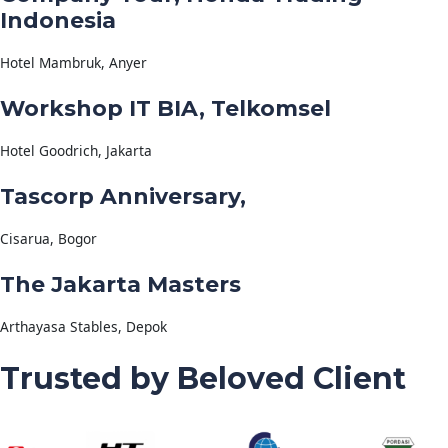
Indonesia
Hotel Mambruk, Anyer
Workshop IT BIA, Telkomsel
Hotel Goodrich, Jakarta
Tascorp Anniversary,
Cisarua, Bogor
The Jakarta Masters
Arthayasa Stables, Depok
Trusted by Beloved Client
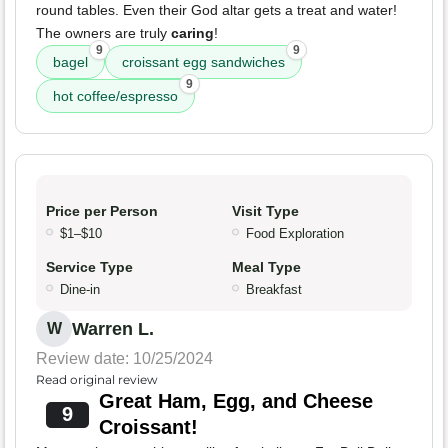
round tables. Even their God altar gets a treat and water!
The owners are truly
caring
!
9
9
bagel
croissant egg sandwiches
9
hot coffee/espresso
Price per Person
Visit Type
$1–$10
Food Exploration
Service Type
Meal Type
Dine-in
Breakfast
Warren L.
W
Review date: 10/25/2024
Read original review
Great Ham, Egg, and Cheese
9
Croissant!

--*--

• TASK DIRECTIONS:
Each line of the data above needs to be retyped as it is, without any picture.

• RESULT OF THIS TASK:
Indonesia
Hotel Mambruk, Anyer
Workshop IT BIA, Telkomsel
Hotel Goodrich, Jakarta
Tascorp Anniversary,
Cisarua, Bogor
The Jakarta Masters
Arthayasa Stables, Depok
Trusted by Beloved Client
round tables. Even their God altar gets a treat and water!
The owners are truly
caring
!
9
9
bagel
croissant egg sandwiches
9
hot coffee/espresso
Price per Person
Visit Type
$1–$10
Food Exploration
Service Type
Meal Type
Dine-in
Breakfast
Warren L.
W
Review date: 10/25/2024
Read original review
Great Ham, Egg, and Cheese
9
Croissant!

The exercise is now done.